Through the R4 Rural Resilience Initiative, farmers have the option to purchase index insurance for coverage against the worst drought years, which can unlock more productive risk taking and contribute to increased resilience. In 2015, 3,600 farmers purchased the insurance, and the late start of the rainy season triggered a payout for the majority of those farmers. The Senegalese public broadcasting company Radiodiffusion Télévision Sénégalaise covered the payout dissemination (see English translation below). 

The index design process, which strongly relies on participatory data collection, is led by IRI’s Financial Instruments Sector Team in close collaboration with the World Food Programme. In an effort to build local capacity and pave the way for further scaling of the project, IRI is training a new team of experts from key organizations in Senegal (CNAAS, PG, ISRA, ANACIM; see links in list above) on index insurance design. The new team gathered in Dakar last month for the first training session, and they aim to design the index for Senegal in the near future. Look for a Q&A with our FIS team soon for more on this project. 

Mr Cheikh Sidy Cissokho (CNAAS) discusses historical drought years with farmers in the village of Woundoudou Amirou, Senegal. Photo: Dan Osgood/IRI, March 2016.

Mr Cheikh Sidy Cissokho (CNAAS) discusses historical drought years with farmers in the village of Woundoudou Amirou, Senegal. Photo: Dan Osgood/IRI, March 2016.

English translation of video transcript:

Medina Diakha gets a payout for 60 families

Despite a rough rainy season, Aissata was easily able to provide the 3 daily meals for her family. It was partly thanks to the agricultural insurance provided by the World Food Programme.

[Aissata:] “During the rainy season we grow crops. When the rain is not on time, it (R4) helps us to have something to eat, it allows us to feed our children.”

Just like Aissata, sixty farmers of Medina Diakha subscribed to this insurance as part of the resilience project R4.

[Carla De Gregorio:] “This means that there are four components that work together to build the resilience of the rural Senegalese communities in coping with climate change; the risks that arise from climate change.”

[Cheikh Sidy Cissokho:] “Communities have massively responded and have been committed to following all insurance procedures from signup (enrollment) to work (work for insurance), and today we are at the payout phase.”

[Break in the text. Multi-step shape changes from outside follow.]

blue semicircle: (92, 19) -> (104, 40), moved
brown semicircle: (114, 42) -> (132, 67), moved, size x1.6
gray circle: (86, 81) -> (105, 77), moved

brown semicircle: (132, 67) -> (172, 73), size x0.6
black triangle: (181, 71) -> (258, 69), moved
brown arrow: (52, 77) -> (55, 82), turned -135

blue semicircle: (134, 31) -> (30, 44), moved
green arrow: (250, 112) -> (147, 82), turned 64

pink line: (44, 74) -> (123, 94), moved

Through this project, WFP and its partners aim to protect the farmers from shocks related to climate change.

[Jihan Jacobbuci:] “I really am glad to say that WFP currently assists 6,000 households through the distribution of food and vouchers thanks to this initiative, and that this year, 3600 farmers in over 110 villages subscribed to index insurance.”

[Mamadou Badiane:] “The state of Senegal is here to accompany you night and day in all your development efforts. We’ve observed that WFP and the project R4 intervene directly in households (and this is the foundation…)”

In this area of ​​Sinthiou Maleme, at least 200 farmers received payouts. 47 million (FCFA) will be distributed in Tambacounda.